The Liberator service can often return very large result sets, often measured as millions of rows. These queries may take a long time to run. Every dataset has different data frequencies. We suggest using short time frames for limited symbols until you become familiar with the datasets, some of our datasets are very large indeed and thus an over-extended request may result in an extremely large amount of data returned.

💡 Best Practice: Consider running a point-in-time query for one symbol to get an idea of how large your dataset is prior to running other queries.

In the vast majority of cases, dataset queries are either for a point in time query or for a time series.

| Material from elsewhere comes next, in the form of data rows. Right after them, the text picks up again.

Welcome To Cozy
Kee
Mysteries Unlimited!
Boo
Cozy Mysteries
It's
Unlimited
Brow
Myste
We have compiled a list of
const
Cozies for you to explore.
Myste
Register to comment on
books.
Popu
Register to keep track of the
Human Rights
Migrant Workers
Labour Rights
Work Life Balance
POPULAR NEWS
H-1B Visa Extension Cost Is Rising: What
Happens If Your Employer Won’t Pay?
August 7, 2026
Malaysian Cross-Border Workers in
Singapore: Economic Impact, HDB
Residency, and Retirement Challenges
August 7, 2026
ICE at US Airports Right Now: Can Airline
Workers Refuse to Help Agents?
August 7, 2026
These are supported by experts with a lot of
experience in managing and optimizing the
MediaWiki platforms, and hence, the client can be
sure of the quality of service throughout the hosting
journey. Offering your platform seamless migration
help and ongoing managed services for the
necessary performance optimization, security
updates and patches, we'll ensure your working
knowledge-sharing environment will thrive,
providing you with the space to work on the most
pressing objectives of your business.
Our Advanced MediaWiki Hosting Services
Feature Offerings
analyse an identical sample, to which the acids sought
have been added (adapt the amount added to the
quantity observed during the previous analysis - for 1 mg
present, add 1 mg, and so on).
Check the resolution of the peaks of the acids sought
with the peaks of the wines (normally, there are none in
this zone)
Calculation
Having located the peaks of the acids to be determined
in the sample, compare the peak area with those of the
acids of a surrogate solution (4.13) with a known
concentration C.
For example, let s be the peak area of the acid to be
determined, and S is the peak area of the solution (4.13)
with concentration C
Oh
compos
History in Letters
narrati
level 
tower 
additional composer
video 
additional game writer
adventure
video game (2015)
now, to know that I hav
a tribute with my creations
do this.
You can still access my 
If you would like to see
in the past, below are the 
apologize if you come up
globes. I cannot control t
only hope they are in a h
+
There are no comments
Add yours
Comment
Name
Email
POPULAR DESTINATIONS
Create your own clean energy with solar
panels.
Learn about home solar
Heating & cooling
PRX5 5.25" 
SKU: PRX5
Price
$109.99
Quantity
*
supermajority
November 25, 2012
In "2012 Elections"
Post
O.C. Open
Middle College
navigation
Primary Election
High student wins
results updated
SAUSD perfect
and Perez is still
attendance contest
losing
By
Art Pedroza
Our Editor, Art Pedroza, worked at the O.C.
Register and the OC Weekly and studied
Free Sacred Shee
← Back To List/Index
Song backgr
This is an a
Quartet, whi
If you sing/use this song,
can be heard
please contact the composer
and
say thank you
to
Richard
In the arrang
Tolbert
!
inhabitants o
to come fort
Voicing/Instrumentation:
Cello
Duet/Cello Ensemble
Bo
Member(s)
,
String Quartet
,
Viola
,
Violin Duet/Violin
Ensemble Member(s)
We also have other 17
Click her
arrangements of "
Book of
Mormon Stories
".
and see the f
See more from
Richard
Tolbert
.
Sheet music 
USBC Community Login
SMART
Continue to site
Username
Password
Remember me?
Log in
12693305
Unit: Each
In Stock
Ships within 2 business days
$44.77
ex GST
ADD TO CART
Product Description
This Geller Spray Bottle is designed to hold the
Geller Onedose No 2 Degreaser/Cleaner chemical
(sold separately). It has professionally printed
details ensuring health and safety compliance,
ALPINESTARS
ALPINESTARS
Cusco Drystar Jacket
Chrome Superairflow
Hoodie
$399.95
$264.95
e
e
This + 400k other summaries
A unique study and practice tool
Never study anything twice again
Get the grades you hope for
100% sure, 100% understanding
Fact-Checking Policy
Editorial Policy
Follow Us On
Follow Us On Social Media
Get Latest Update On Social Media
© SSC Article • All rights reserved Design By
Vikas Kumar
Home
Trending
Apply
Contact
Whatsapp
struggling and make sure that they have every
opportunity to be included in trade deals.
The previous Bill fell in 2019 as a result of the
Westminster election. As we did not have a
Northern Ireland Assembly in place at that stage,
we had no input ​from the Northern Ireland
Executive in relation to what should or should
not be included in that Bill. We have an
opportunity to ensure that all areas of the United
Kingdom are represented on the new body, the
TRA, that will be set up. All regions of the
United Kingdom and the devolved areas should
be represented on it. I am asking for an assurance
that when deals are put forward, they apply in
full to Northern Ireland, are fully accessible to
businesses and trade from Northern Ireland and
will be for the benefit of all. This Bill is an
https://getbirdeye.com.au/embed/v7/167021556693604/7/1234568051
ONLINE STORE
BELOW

As such, you should aim to become as familiar as you can with these queries early on in your use of the API.

Typical Query

This is how a typical CloudQuant query looks in Python, we have also included the conversion to a dataframe as this will be the most common usage :

df = liberator.get_dataframe( liberator.query( name = 'daily_bars', as_of = '2020-11-15',
       back_to = ‘2018-11-15’, symbols = ['FB', 'AAPL', 'NFLX', 'GOOG', 'MSFT', 'IBM']))

Point-In-Time queries

To specify a point in time query simply drop the “back_to” parameter and you will receive single point in time data based on the as_of date/time for each symbol specified.

If you also drop the “as_of” Liberator will assume you mean current date/time and will fetch the most recent point in time data.

Time Series queries

To specify a time series query, add a “back_to” parameter to your query.

This back_to must be a timestamp that is prior to your “as_of” parameter.

If you exclude the “as_of” parameter, it will default to now - the current point in time.